→ PROBLEM TO WORK ON
Your answer should be the lines below from the one holding "Неисправный разъем питания" through the one holding "Цена от 1400 руб", copied exactly and with nothing else.

BEGIN MATERIAL SUPPLIED

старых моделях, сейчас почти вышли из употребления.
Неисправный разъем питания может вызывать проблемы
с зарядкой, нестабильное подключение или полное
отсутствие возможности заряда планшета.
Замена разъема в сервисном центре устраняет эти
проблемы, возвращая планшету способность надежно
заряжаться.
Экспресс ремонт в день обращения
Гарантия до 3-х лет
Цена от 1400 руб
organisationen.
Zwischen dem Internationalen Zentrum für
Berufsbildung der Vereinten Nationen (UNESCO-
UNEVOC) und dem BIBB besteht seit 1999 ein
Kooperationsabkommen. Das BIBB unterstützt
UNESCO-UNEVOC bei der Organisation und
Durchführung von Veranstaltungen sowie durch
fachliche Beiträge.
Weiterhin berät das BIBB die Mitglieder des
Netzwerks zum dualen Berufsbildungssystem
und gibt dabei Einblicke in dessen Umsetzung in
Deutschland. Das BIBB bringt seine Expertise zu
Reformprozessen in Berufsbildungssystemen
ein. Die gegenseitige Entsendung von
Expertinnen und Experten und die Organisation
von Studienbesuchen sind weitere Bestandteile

END MATERIAL SUPPLIED
BEGIN MATERIAL SUPPLIED

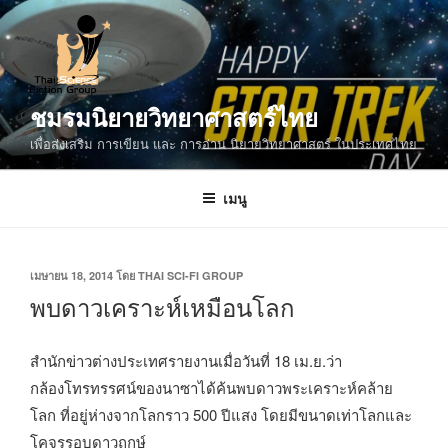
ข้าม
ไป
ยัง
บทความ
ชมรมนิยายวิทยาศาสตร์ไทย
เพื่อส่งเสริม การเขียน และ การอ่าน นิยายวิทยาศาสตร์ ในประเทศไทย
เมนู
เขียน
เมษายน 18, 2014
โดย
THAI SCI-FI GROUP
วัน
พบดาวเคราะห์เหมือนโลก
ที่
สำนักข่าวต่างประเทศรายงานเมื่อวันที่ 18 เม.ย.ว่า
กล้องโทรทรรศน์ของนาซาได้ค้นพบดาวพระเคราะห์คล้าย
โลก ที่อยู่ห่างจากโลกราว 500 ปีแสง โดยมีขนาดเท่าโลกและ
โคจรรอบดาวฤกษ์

END MATERIAL SUPPLIED
BEGIN MATERIAL SUPPLIED

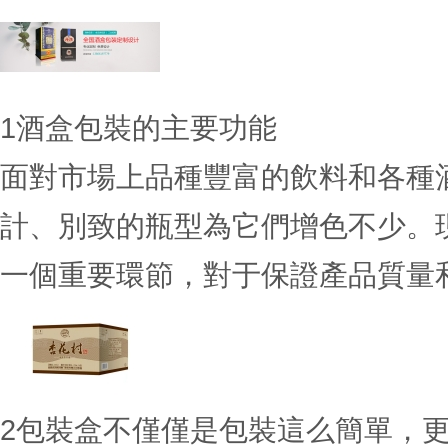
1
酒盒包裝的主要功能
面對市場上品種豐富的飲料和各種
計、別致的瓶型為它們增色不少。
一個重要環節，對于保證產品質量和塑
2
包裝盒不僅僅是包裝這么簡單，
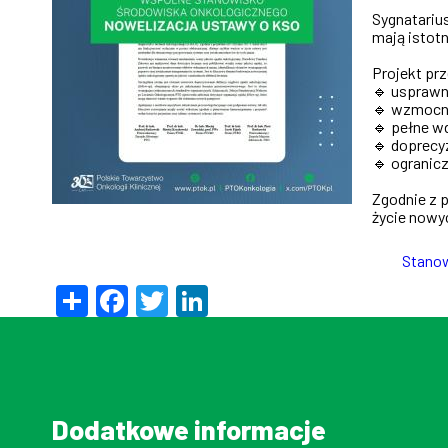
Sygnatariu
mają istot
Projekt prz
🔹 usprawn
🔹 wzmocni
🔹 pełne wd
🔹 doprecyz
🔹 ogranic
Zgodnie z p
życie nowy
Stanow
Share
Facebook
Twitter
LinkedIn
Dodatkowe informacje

END MATERIAL SUPPLIED

→ SOLUTION TO THIS TASK
Неисправный разъем питания может вызывать проблемы
с зарядкой, нестабильное подключение или полное
отсутствие возможности заряда планшета.
Замена разъема в сервисном центре устраняет эти
проблемы, возвращая планшету способность надежно
заряжаться.
Экспресс ремонт в день обращения
Гарантия до 3-х лет
Цена от 1400 руб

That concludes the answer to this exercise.